The Foundation funds locally based research projects on the causes and treatments of different forms of arthritis. This includes funding of researchers' salaries, research equipment and the research laboratory, and funding for supporting activities, such as presenting research findings at national and international meetings. Our work contributes to the understanding of arthritis and its treatment as part of the international research community. Work funded by the Haywood Foundation has been published on over 200 scientific papers in international journals.
One of the current research projects underway at the Haywood Rheumatology Centre, through funding provided by the Haywood Foundation, focuses on the role of epigenetic factors (factors which cause changes to the DNA/genes) in the development of rheumatoid arthritis (RA). This is a chronic disease of the joints in which the immune system attacks the joints causing inflammation and damage, leading to functional impairment and disability.
The key aims of this work are to:
1) Identify epigenetic factors that contribute to the development of joint disease in patients with RA; and
2) Investigate whether these new factors might be used to help predict which patients will respond to treatment.

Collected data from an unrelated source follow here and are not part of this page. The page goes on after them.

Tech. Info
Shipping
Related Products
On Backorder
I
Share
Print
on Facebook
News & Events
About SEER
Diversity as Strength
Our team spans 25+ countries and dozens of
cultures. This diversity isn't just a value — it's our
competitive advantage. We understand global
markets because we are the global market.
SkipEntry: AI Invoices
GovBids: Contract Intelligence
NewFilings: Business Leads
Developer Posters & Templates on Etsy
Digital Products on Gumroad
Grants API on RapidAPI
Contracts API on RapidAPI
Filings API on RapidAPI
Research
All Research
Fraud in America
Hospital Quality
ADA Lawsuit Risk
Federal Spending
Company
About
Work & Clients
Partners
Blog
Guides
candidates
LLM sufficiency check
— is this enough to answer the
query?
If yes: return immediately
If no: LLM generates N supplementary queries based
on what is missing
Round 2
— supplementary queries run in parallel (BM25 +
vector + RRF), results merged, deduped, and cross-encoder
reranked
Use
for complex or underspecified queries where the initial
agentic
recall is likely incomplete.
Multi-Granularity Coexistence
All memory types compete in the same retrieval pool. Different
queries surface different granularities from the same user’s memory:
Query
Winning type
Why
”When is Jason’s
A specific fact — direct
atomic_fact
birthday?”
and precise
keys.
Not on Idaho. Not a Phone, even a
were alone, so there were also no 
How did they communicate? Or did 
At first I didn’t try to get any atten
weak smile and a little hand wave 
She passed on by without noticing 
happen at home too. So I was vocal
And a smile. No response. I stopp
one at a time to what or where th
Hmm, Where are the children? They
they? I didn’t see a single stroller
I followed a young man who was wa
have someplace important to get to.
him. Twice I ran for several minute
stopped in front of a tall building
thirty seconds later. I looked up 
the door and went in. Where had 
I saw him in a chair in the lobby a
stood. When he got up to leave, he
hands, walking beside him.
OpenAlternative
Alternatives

To do this, we are exploiting recent advances in technology that allow us to examine the DNA of patients on a much larger, 'genome-wide' scale - whereas previous methods allowed us to study a single gene at a time, we are now able to analyse more than 20,000 genes simultaneously. Furthermore, and in contrast with other studies that have examined DNA derived from all of the cells in blood together, we are taking a unique approach and looking at individual types of cell that are important in this disease. This includes different types of white blood cell (T-cells and B-cells), and also a type of cell from the joint itself (fibroblasts). With this approach, and for the first time, we have discovered previously unknown disease-specific changes to the DNA in T-cells and B-cells from patients with RA. We have also identified similar changes in fibroblast cells from the joint in these patients. Identification of these new targets contributed to a better understanding of the factors involved in joint inflammation and damage, and will be important for the development of new therapies to treat the disease.
Using these methods we are also studying whether changes to the DNA in T-cells and B-cells can be used to 'predict' the likely treatment response in newly diagnosed patients with RA. The ability to identify at diagnosis which patients are likely to respond to treatment will be a highly significant advancement for improved clinical management of this disease and would have direct patient benefits, for example through the targeted use of treatments that are most likely to be effective (and the earlier use of alternative therapies in those patients who are less likely to respond to standard treatments).